Supplied data:
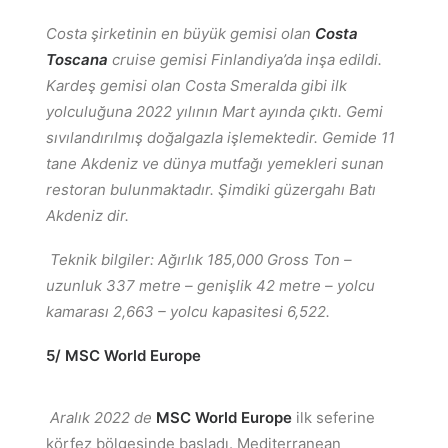
Costa şirketinin en büyük gemisi olan
Costa
Toscana
cruise gemisi Finlandiya’da inşa edildi.
Kardeş gemisi olan Costa Smeralda gibi ilk
yolculuğuna 2022 yılının Mart ayında çıktı. Gemi
sıvılandırılmış doğalgazla işlemektedir. Gemide 11
tane Akdeniz ve dünya mutfağı yemekleri sunan
restoran bulunmaktadır. Şimdiki güzergahı Batı
Akdeniz dir.
Teknik bilgiler: Ağırlık 185,000 Gross Ton –
uzunluk 337 metre – genişlik 42 metre – yolcu
kamarası 2,663 – yolcu kapasitesi 6,522.
5/ MSC World Europe
Aralık 2022 de
MSC World Europe
ilk seferine
körfez bölgesinde başladı. Mediterranean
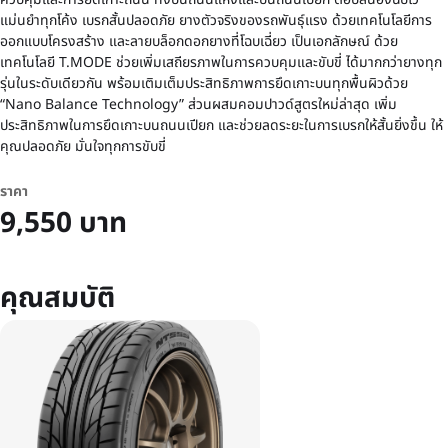
แม่นยำทุกโค้ง เบรกสั้นปลอดภัย ยางตัวจริงของรถพันธุ์แรง ด้วยเทคโนโลยีการ
ออกแบบโครงสร้าง และลายบล็อกดอกยางที่โฉบเฉี่ยว เป็นเอกลักษณ์ ด้วย
เทคโนโลยี T.MODE ช่วยเพิ่มเสถียรภาพในการควบคุมและขับขี่ ได้มากกว่ายางทุก
รุ่นในระดับเดียวกัน พร้อมเติมเต็มประสิทธิภาพการยึดเกาะบนทุกพื้นผิวด้วย
“Nano Balance Technology” ส่วนผสมคอมปาวด์สูตรใหม่ล่าสุด เพิ่ม
ประสิทธิภาพในการยึดเกาะบนถนนเปียก และช่วยลดระยะในการเบรกให้สั้นยิ่งขึ้น ให้
คุณปลอดภัย มั่นใจทุกการขับขี่
ราคา
9,550 บาท
คุณสมบัติ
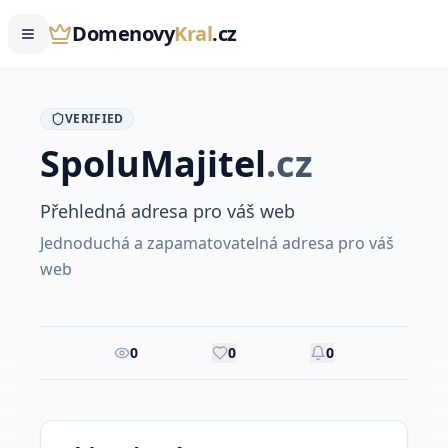
Domenovy
Kral
.cz
VERIFIED
Spolu
Majitel
.
cz
Přehledná adresa pro váš web
Jednoduchá a zapamatovatelná adresa pro váš
web
0
0
0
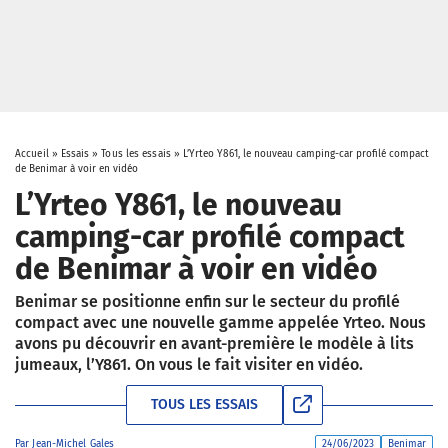
Accueil
»
Essais
»
Tous les essais
»
L’Yrteo Y861, le nouveau camping-car profilé compact
de Benimar à voir en vidéo
L’Yrteo Y861, le nouveau
camping-car profilé compact
de Benimar à voir en vidéo
Benimar se positionne enfin sur le secteur du profilé
compact avec une nouvelle gamme appelée Yrteo. Nous
avons pu découvrir en avant-première le modèle à lits
jumeaux, l’Y861. On vous le fait visiter en vidéo.
TOUS LES ESSAIS
Par
Jean-Michel Gales
24/06/2023
Benimar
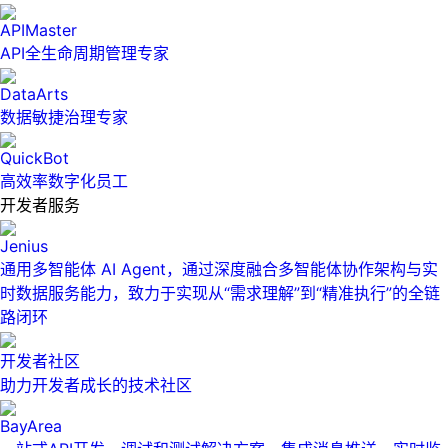
APIMaster
API全生命周期管理专家
DataArts
数据敏捷治理专家
QuickBot
高效率数字化员工
开发者服务
Jenius
通用多智能体 AI Agent，通过深度融合多智能体协作架构与实
时数据服务能力，致力于实现从“需求理解”到“精准执行”的全链
路闭环
开发者社区
助力开发者成长的技术社区
BayArea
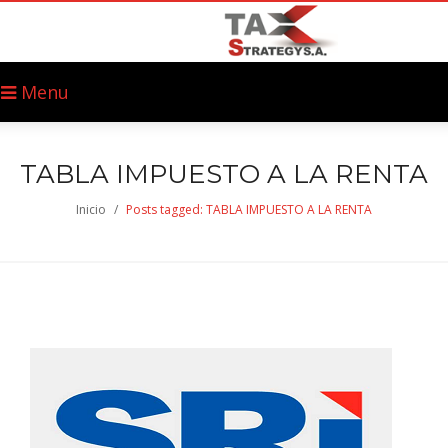
Menu
TABLA IMPUESTO A LA RENTA
Inicio
/
Posts tagged: TABLA IMPUESTO A LA RENTA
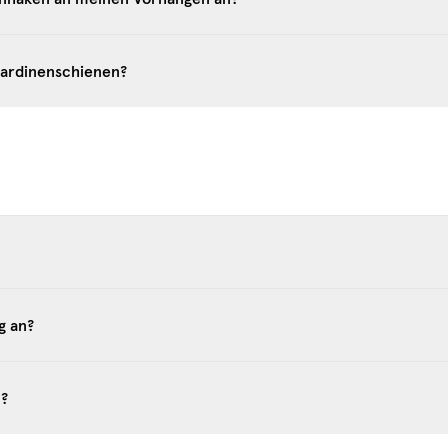
 Gardinenschienen?
Inspiration
g an?
Be the first to receive 
exclusive launches, tips,
n?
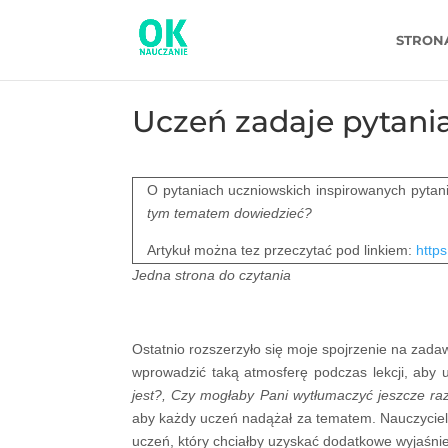
STRON
Uczeń zadaje pytani
O pytaniach uczniowskich inspirowanych pytan
tym tematem dowiedzieć?
Artykuł można tez przeczytać pod linkiem:
https
Jedna strona do czytania
Ostatnio rozszerzyło się moje spojrzenie na zada
wprowadzić taką atmosferę podczas lekcji, aby u
jest?, Czy mogłaby Pani wytłumaczyć jeszcze ra
aby każdy uczeń nadążał za tematem. Nauczyciele 
uczeń, który chciałby uzyskać dodatkowe wyjaśnien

Required work: Repeat the data word for word. Skip the pictures.

Problem solution:
Costa şirketinin en büyük gemisi olan
Costa
Toscana
cruise gemisi Finlandiya’da inşa edildi.
Kardeş gemisi olan Costa Smeralda gibi ilk
yolculuğuna 2022 yılının Mart ayında çıktı. Gemi
sıvılandırılmış doğalgazla işlemektedir. Gemide 11
tane Akdeniz ve dünya mutfağı yemekleri sunan
restoran bulunmaktadır. Şimdiki güzergahı Batı
Akdeniz dir.
Teknik bilgiler: Ağırlık 185,000 Gross Ton –
uzunluk 337 metre – genişlik 42 metre – yolcu
kamarası 2,663 – yolcu kapasitesi 6,522.
5/ MSC World Europe
Aralık 2022 de
MSC World Europe
ilk seferine
körfez bölgesinde başladı. Mediterranean
แม่นยำทุกโค้ง เบรกสั้นปลอดภัย ยางตัวจริงของรถพันธุ์แรง ด้วยเทคโนโลยีการ
ออกแบบโครงสร้าง และลายบล็อกดอกยางที่โฉบเฉี่ยว เป็นเอกลักษณ์ ด้วย
เทคโนโลยี T.MODE ช่วยเพิ่มเสถียรภาพในการควบคุมและขับขี่ ได้มากกว่ายางทุก
รุ่นในระดับเดียวกัน พร้อมเติมเต็มประสิทธิภาพการยึดเกาะบนทุกพื้นผิวด้วย
“Nano Balance Technology” ส่วนผสมคอมปาวด์สูตรใหม่ล่าสุด เพิ่ม
ประสิทธิภาพในการยึดเกาะบนถนนเปียก และช่วยลดระยะในการเบรกให้สั้นยิ่งขึ้น ให้
คุณปลอดภัย มั่นใจทุกการขับขี่
ราคา
9,550 บาท
คุณสมบัติ
Domenovy
Kral
.cz
VERIFIED
Spolu
Majitel
.
cz
Přehledná adresa pro váš web
Jednoduchá a zapamatovatelná adresa pro váš
web
0
0
0
Accueil
»
Essais
»
Tous les essais
»
L’Yrteo Y861, le nouveau camping-car profilé compact
de Benimar à voir en vidéo
L’Yrteo Y861, le nouveau
camping-car profilé compact
de Benimar à voir en vidéo
Benimar se positionne enfin sur le secteur du profilé
compact avec une nouvelle gamme appelée Yrteo. Nous
avons pu découvrir en avant-première le modèle à lits
jumeaux, l’Y861. On vous le fait visiter en vidéo.
TOUS LES ESSAIS
Par
Jean-Michel Gales
24/06/2023
Benimar
APIMaster
API全生命周期管理专家
DataArts
数据敏捷治理专家
QuickBot
高效率数字化员工
开发者服务
Jenius
通用多智能体 AI Agent，通过深度融合多智能体协作架构与实
时数据服务能力，致力于实现从“需求理解”到“精准执行”的全链
路闭环
开发者社区
助力开发者成长的技术社区
BayArea
Menu
TABLA IMPUESTO A LA RENTA
Inicio
/
Posts tagged: TABLA IMPUESTO A LA RENTA
 Gardinenschienen?
Inspiration
g an?
Be the first to receive 
exclusive launches, tips,
n?
STRON
Uczeń zadaje pytani
O pytaniach uczniowskich inspirowanych pytan
tym tematem dowiedzieć?
Artykuł można tez przeczytać pod linkiem:
https
Jedna strona do czytania
Ostatnio rozszerzyło się moje spojrzenie na zada
wprowadzić taką atmosferę podczas lekcji, aby u
jest?, Czy mogłaby Pani wytłumaczyć jeszcze ra
aby każdy uczeń nadążał za tematem. Nauczyciele 
uczeń, który chciałby uzyskać dodatkowe wyjaśnien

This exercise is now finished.